Stop Building Dashboards

Abstract

In today’s data-driven world, Business Intelligence (BI) tools promise powerful insights and streamlined reporting. Yet, the humble spreadsheet and slideshow persist in the white-collar world. While BI tools manages complex analysis and visualization, spreadsheets and slideshows offer unique advantages that keep them firmly entrenched in our workflows.

Overview

Some reasons why spreadsheets and slideshows persist in the office workflow, include:

Familiarity and Ease of Use
Flexibility and Control
Storytelling and Communication
Collaboration and Sharing
Ad-hoc Analysis and Exploration
Cost and Accessibility

While BI tools may be transforming the way we analyze data, it’s clear that spreadsheets and slideshows aren’t going anywhere anytime soon. They serve a different purpose, filling a gap that BI tools often miss.

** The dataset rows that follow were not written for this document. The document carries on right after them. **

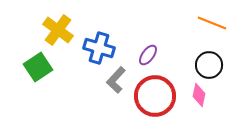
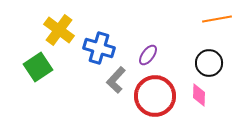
orange line: moved 5 px right, 4 px up; rotated 32 degrees counterclockwise
yellow cross: moved 1 px right
black circle: moved 2 px up
pink diamond: rotated 10 degrees counterclockwise
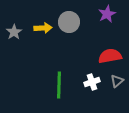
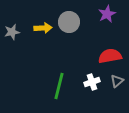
gray star: moved 2 px left; rotated 21 degrees clockwise
green line: moved 1 px down; rotated 12 degrees clockwise
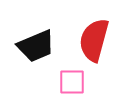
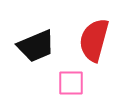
pink square: moved 1 px left, 1 px down
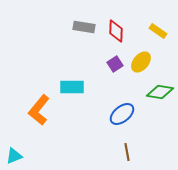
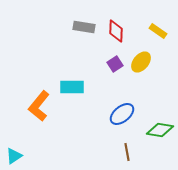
green diamond: moved 38 px down
orange L-shape: moved 4 px up
cyan triangle: rotated 12 degrees counterclockwise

Building a Python-Powered Data Pipeline

Business Intelligence (BI) tools are powerful, but they can also be expensive and complex. What if you could build a custom, flexible, and potentially more cost-effective solution using Python?

This post explores how you can leverage Python to collect, transform, and deliver data to Spreadsheets and Slides for compelling presentations. Why Python?

Python has become a powerhouse in data science and automation. Its rich ecosystem of libraries makes it ideal for data manipulation, and seamless slides interaction. This combination offers a powerful alternative to traditional BI tools for certain use cases.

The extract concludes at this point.